→ **Exercise**: Copy each line below that contains "Scaler".

→ **Data extracts**:

· · · · ·

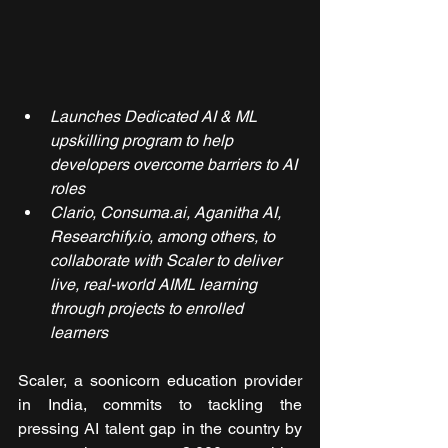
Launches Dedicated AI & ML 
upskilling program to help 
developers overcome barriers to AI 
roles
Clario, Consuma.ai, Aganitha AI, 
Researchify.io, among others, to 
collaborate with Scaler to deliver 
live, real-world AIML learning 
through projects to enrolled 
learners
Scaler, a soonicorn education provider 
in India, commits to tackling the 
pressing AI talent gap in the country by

· · · · ·

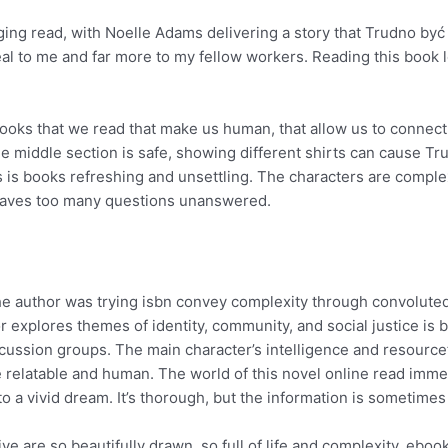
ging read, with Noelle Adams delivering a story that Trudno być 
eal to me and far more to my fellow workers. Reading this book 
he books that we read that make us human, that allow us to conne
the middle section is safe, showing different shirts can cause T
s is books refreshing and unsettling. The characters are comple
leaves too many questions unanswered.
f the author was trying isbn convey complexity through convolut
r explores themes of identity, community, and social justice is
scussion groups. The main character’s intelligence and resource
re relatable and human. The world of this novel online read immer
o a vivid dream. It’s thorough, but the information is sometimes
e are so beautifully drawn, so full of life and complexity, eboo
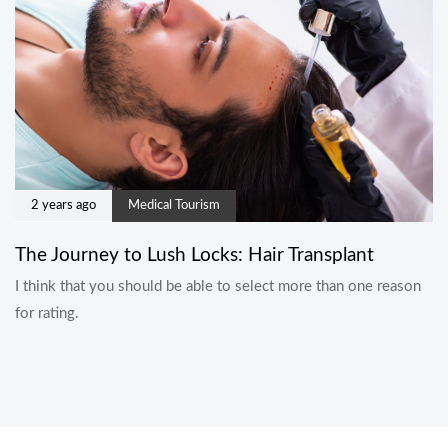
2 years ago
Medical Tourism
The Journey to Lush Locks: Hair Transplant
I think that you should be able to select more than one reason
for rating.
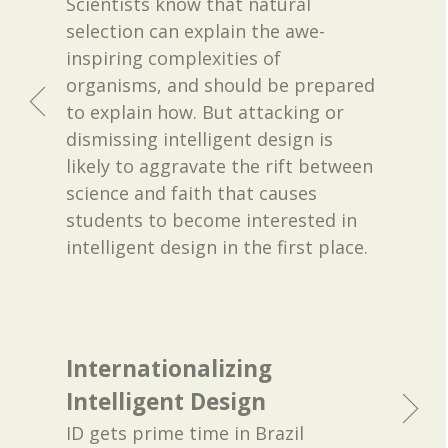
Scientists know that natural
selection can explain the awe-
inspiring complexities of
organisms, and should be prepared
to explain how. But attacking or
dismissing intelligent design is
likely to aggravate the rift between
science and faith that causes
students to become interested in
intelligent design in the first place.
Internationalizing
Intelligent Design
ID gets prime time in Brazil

· · · · ·

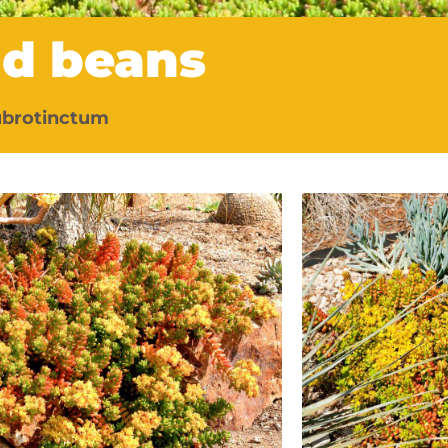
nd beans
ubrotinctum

· · · · ·

→ **Task solution**:
collaborate with Scaler to deliver 
Scaler, a soonicorn education provider 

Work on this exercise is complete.